I don't think you lost the looseness. Looseness is a very dificult thing to define - to me it is more the feeling which comes over from the painting that the painter has used broad sweeps of colour and painted in a bold and courageous way and allowed the paint to mix and merge and do it's own thing. I think you have certainly done that here, especially with the sky.

I like it. I also like the forground colours very fresh.

Love this Robert, so loose and fresh, looks very spontaneous

why hi man ..a supperb example there you go ,,I knew you were brilliant , bringing the forground patch forward is a master stroke

Lovely sky - and I like the way the clouds are obscuring some of the mountain tops. The dark shrubbery in the foreground gives a touch of drama. A great painting.

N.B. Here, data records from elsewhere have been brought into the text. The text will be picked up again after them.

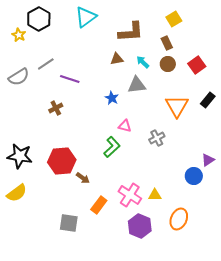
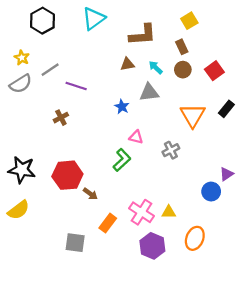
yellow star: (19, 35) -> (22, 58), moved

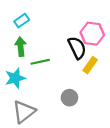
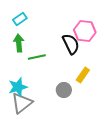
yellow rectangle: (90, 65) -> (83, 75), moved
cyan star: (15, 78) -> (18, 87), moved

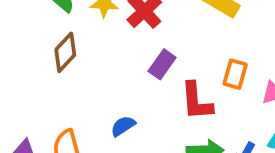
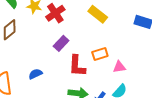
orange rectangle: (235, 74) -> (100, 54), turned 49

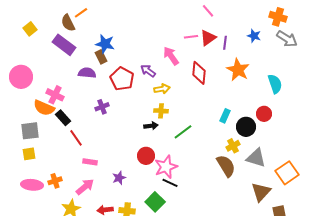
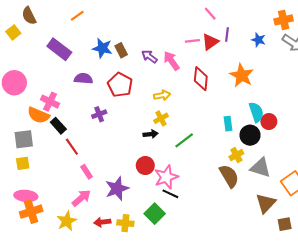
orange cross: (278, 17) -> (284, 20), turned -30
brown semicircle: (68, 23) -> (29, 16), moved
yellow square: (30, 29) -> (13, 32), moved
purple line: (225, 43) -> (227, 35), moved
brown rectangle: (101, 57) -> (121, 50), moved
purple arrow: (148, 71) -> (149, 57), moved
cyan semicircle: (275, 84) -> (256, 112), moved
yellow cross: (161, 111) -> (161, 118), turned -32
cyan rectangle: (225, 116) -> (228, 124), turned -32
pink rectangle: (90, 162) -> (87, 172), turned 48
purple star: (119, 178) -> (117, 189), size x1.6
orange cross: (55, 181) -> (31, 212), moved, size x1.5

I love your melancholic touch and has as been said before you've got the right balance between looseness in the background and detail in the foreground. For some reason it makes me think of Heathcliffe and Wuthering Heights.

Works for me too. Like the implied misery ;).

The colours are spot on. Good combination of hard and soft edges.

Great - as usual. Beautiful palette and I love the tension in the foreground; wonderful style.

Perfectly captured Robert. The melancholy may be a personal trait. On the other hand it may be implicit in the subject matter. Art simply confers that essential, intuitive clarity which enables us somehow to see things as they really are (as opposed to seeing them how we really are).

What a wonderful atmosperic painting!

If I can paint landscapes like this I'd be a happy man. Just love the movement in this and many of your other excellent works of art.

This is wonderful. Just what I would like to do. Many thanks for your comment on 'Imogen'. She is ALMOST what I wanted to achieve.

Hi Robert - thanks for you comments on my "bank holiday" piccy. You were one of the first to comment on my "art" when I started, (6 months ago now!) and I've followed your work since. Clearly I have a long way to go, and I appreciate your comments and guidance. Hopefully you will see some progress! I really should look into lessons. All the best.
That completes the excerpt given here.